Extracted page text data

===

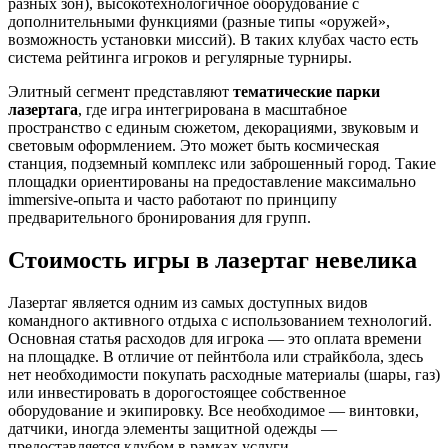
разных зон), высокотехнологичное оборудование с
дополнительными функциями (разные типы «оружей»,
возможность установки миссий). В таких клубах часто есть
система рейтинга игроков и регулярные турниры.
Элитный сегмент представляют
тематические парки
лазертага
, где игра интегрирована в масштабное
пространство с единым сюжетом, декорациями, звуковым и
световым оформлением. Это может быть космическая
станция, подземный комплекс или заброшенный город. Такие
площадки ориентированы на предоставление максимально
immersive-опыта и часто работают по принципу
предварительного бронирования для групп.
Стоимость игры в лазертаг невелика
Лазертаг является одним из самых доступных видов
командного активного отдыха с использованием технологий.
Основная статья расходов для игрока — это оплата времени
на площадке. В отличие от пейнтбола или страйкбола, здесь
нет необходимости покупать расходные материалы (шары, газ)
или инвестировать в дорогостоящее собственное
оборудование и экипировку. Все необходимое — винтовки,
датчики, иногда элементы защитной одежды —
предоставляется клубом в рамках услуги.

===

Task to carry out
None of the pictures should appear; repeat the records exactly otherwise.

Solution to the exercise
разных зон), высокотехнологичное оборудование с
дополнительными функциями (разные типы «оружей»,
возможность установки миссий). В таких клубах часто есть
система рейтинга игроков и регулярные турниры.
Элитный сегмент представляют
тематические парки
лазертага
, где игра интегрирована в масштабное
пространство с единым сюжетом, декорациями, звуковым и
световым оформлением. Это может быть космическая
станция, подземный комплекс или заброшенный город. Такие
площадки ориентированы на предоставление максимально
immersive-опыта и часто работают по принципу
предварительного бронирования для групп.
Стоимость игры в лазертаг невелика
Лазертаг является одним из самых доступных видов
командного активного отдыха с использованием технологий.
Основная статья расходов для игрока — это оплата времени
на площадке. В отличие от пейнтбола или страйкбола, здесь
нет необходимости покупать расходные материалы (шары, газ)
или инвестировать в дорогостоящее собственное
оборудование и экипировку. Все необходимое — винтовки,
датчики, иногда элементы защитной одежды —
предоставляется клубом в рамках услуги.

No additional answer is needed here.